The Story
Why it exists.
The beginning
Grasse, 1886. A villa stands on a hill overlooking the city that taught the world how to smell. It is called Villa Primerose, and for over a century it has witnessed the rituals of French haute perfumery, the trade in precious absolutes, the hand-gilding of bottles, the marriage of leather goods and fragrant flowers. In the old days, the most aristocratic ladies wore scented gloves. Floral extracts existed to mask the animalic truth of tanned hide. That origin story, of flowers rescuing leather, of beauty covering something raw, became the founding myth of Atelier des Ors' eponymous fragrance. Villa Primerose the perfume arrived in 2024 as both a tribute and a reinterpretation. The house, operating from that same historic building in Grasse, commissioned perfumer Marie Salamagne to translate the villa's legacy into a wearable composition. Not a reconstruction of history, a continuation of it.

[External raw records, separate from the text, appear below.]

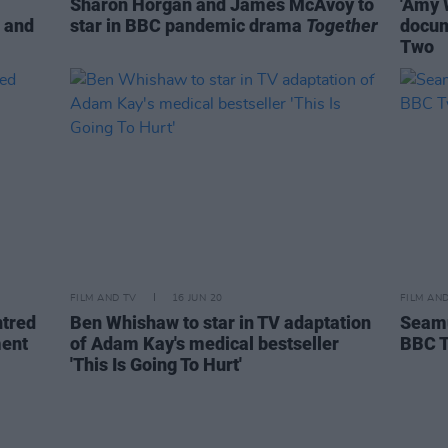
Sharon Horgan and James McAvoy to
'Amy 
p and
star in BBC pandemic drama
Together
docum
Two
FILM AND TV
16 JUN 20
FILM AN
tred
Ben Whishaw to star in TV adaptation
Seamu
ment
of Adam Kay's medical bestseller
BBC 
'This Is Going To Hurt'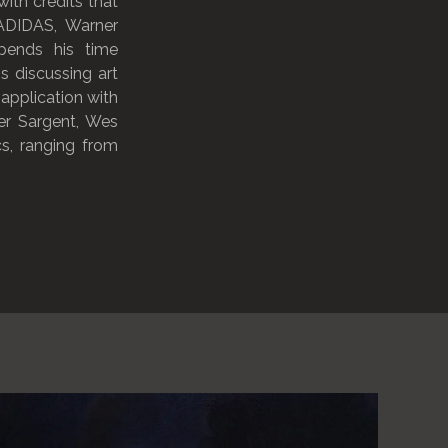
ith credits that
 ADIDAS, Warner
pends his time
s discussing art
 application with
er Sargent, Wes
s, ranging from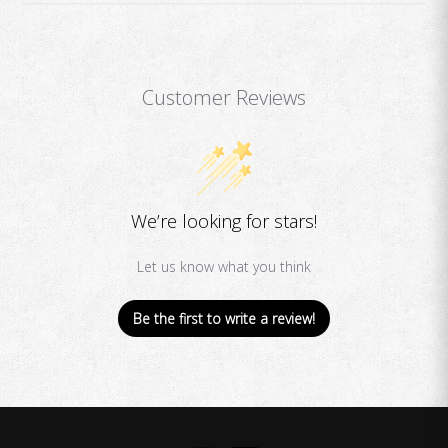
Customer Reviews
We’re looking for stars!
Let us know what you think
Be the first to write a review!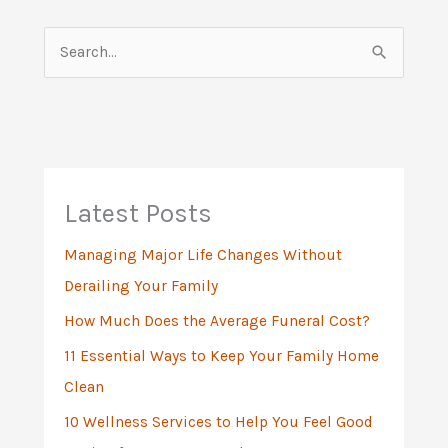
S
e
a
r
c
h
Latest Posts
f
Managing Major Life Changes Without
o
Derailing Your Family
r
:
How Much Does the Average Funeral Cost?
11 Essential Ways to Keep Your Family Home
Clean
10 Wellness Services to Help You Feel Good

What makes this composition unusual is the ambrette. Rare and sustainable, derived from the seeds of a hibiscus species, it functions as a plant-based musk, warm, slightly nutty, skin-like. It replaces the function of traditional animal musks without their baggage, giving the base a natural, almost organic quality. Combined with iris, which contributes its characteristic powdery violet note, and the result is a leather accord that smells less like a product and more like skin. The leather isn't the dominant chord. It sits beneath the rose, supporting it, giving it weight. Without it, this would be a straightforward floral. With it, Villa Primerose becomes something with history.
The evolution
The opening announces itself quickly, pear's sweetness arrives first, then cardamom's spice, then pink pepper's brightness. Within minutes, the three converge into something sweet, soft, and fruity. It's a pretty beginning, though not especially distinctive, anyone who's spent time with contemporary florals will recognize the register. The transition to the heart is where Villa Primerose earns its name. The rose, specifically French Rosa centifolia, the cabbage rose of Grasse, surfaces around the thirty-minute mark, creamy and warm, threaded with ambrette's natural musk and iris's powdery violet. The effect is velvety. Almost tender. This is the glove being slipped on: refined, close, a second skin. The leather arrives not as a contrast but as a deepening. It doesn't crash the composition, it settles beneath the rose and stays. Amberwood reinforces the base, adding warmth and a faint resinous quality, while the musk keeps everything skin-close.
Cultural impact
Villa Primerose enters a crowded space, the powdery rose leather category has accumulated significant releases in recent years. Where many fall back on the same aromatic chem materials that flatten character, this composition takes a different path through ambrette and French centifolia rose, materials that carry more organic variation and a more personal result on skin. The fragrance appeals to wearers who want refinement without loudness, and who appreciate the historical nod to Grasse's glove-perfuming tradition without wanting a literal vintage reconstruction.